Questions with the Market Tier
VA's proposed legislation is open-ended in defining what data it will
use to support its quasi-market based pay tier. Our understanding is
that by regulation the VA would use AAMC data and target the combined
three tiers of salary to approximate the 50th percentile of pay, plus or
minus ten percent.
As previously discussed, we have grave concerns with the amount of
discretion facility administrators would have in interpreting the data
and applying it to individual medical providers. We also have a number
of questions as to whether AAMC data is the most suitable benchmark upon
which to base VA pay decisions.
Many medical schools have undergone revisions in their faculty pay that
do not seem applicable to VA medical practitioners. It is my
understanding that more schools are adopting a "eat what you kill"
philosophy that requires faculty to essential raise 50% to 70% of their
salary through outside research grants. Adopting this philosophy for
full-time VA primary care and specialty doctors by proxy of the AAMC
salary data does not make sense. We ask that the Subcommittee consider
whether other databases or a combination of salary surveys might be more
relevant to helping the VA achieve pay comparability with the private
sector.
Even if the AAMC salary surveys were the appropriate database, why is
the 50th percentile the magic number for ensuring that VA achieves pay
comparability? Under VA's nurse locality pay system the VA cannot be the
pay leader but it can go much higher than the 50th percentile to achieve
competitive salaries for nursing staff, including nurse practitioners.
Under the Federal Employee Pay Comparability Act, signed into law by
George H. W. Bush, federal employee salaries under the General Schedule
are to progressively increase over several years to reach 95%
comparability with the private sector pay.
It is our understanding that the VA's proposed regulations implementing
the proposed legislation would mean only 30% of VA's physicians and
doctors would receive a significant pay increase at the expense of the
remaining 70%.
Before proceeding with such a radical change in how VA sets pay we urge
you to explore why such a limited number of physicians would benefit
from this pay proposal, whether these physicians are full-time or
part-time, provide specialty or primary care, front-line providers or
administrators and whether there are other alternatives to addressing
the unique salary demands for these physicians that do not adversely
impact on the other 70% of the physicians and dentists.
Leave and Benefit Issues
The VA's proposed legislation fails to address a leave issue of concern
for many full-time VA physicians and dentists -- the 24/7-availability
policy.
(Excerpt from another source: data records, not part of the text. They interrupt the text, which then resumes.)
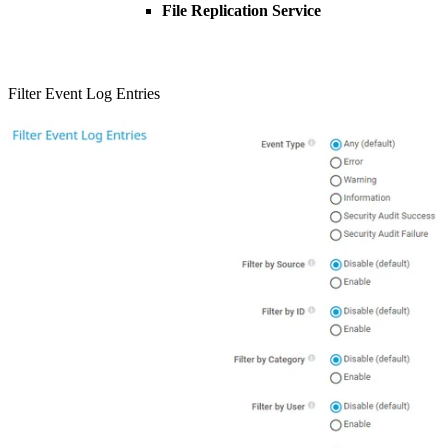
File Replication Service
Filter Event Log Entries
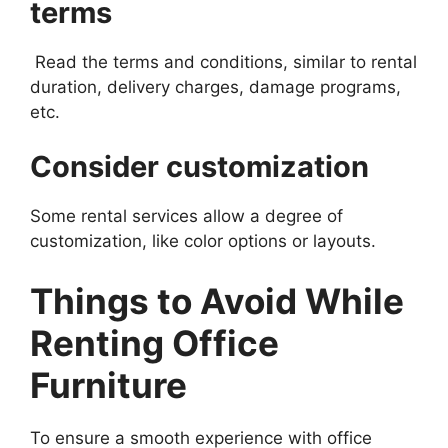
terms
Read the terms and conditions, similar to rental
duration, delivery charges, damage programs,
etc.
Consider customization
Some rental services allow a degree of
customization, like color options or layouts.
Things to Avoid While
Renting Office
Furniture
To ensure a smooth experience with office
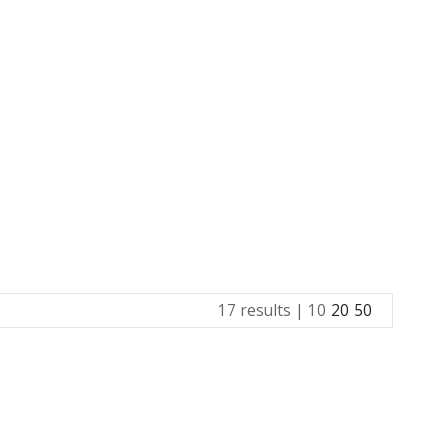
17 results |
10
20
50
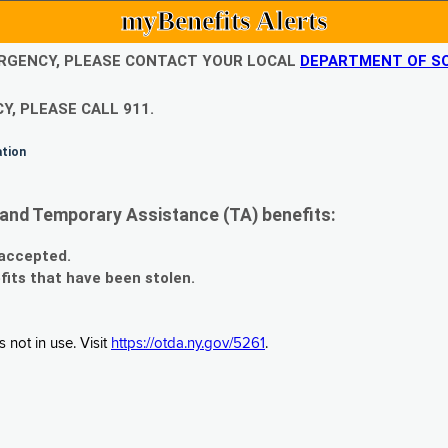
myBenefits Alerts
EMERGENCY, PLEASE CONTACT YOUR LOCAL
DEPARTMENT OF SO
Y, PLEASE CALL 911.
ation
and Temporary Assistance (TA) benefits:
 accepted.
fits that have been stolen.
 not in use. Visit
https://otda.ny.gov/5261
.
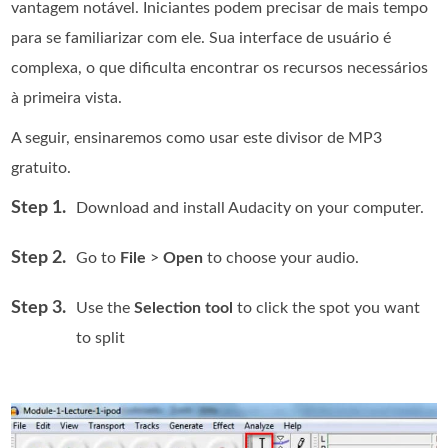
vantagem notável. Iniciantes podem precisar de mais tempo
para se familiarizar com ele. Sua interface de usuário é
complexa, o que dificulta encontrar os recursos necessários
à primeira vista.
A seguir, ensinaremos como usar este divisor de MP3
gratuito.
Step 1.
Download and install Audacity on your computer.
Step 2.
Go to
File
>
Open
to choose your audio.
Step 3.
Use the
Selection tool
to click the spot you want
to split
The current VA regulation governing annual leave for physicians,
dentists, podiatrists and optometrists requires that these employees be
charged for annual leave on weekends, even when their normal schedule is
Monday through Friday. Eliminating the weekend charges of annual leave
would be a significant step in improving the working conditions for VA's
medical care providers. We would welcome the opportunity to work with
the Subcommittee to address this problem.
In order to improve VA's retention of nurses during a national shortage,
the 107th Congress changed how sick leave would be calculated for
purposes of retirement annuities for Registered Nurses under the Federal
Employee Retirement System (FERS). We believe that such a change for VA
physician and dentists would also enhance VA's retention and recruitment
efforts.
Funding to Support Hiring and Retaining Needed Staff
As long as the VA operates under a cloud of fiscal uncertainty it will
not be able to plan to hire and retain needed staff in a competitive
market. Without a dedicated new funding stream to allow the VA to retain
and recruit physicians and dentists at more competitive rates we risk
diverting funds away from retaining other needed staff to ensure safe
medical care for veterans.
The Subcommittee’s challenging and crucial work in addressing the
ongoing fiscal uncertainty of veterans’ health care funding will also
help ensure the VA maintains adequate staffing levels to address current
waiting lists and future demand for care.
Conclusion
Thank you again for the opportunity to share our concerns with you and
to raise questions about how VA’s proposed new pay system would work. I
would be happy to answer your questions.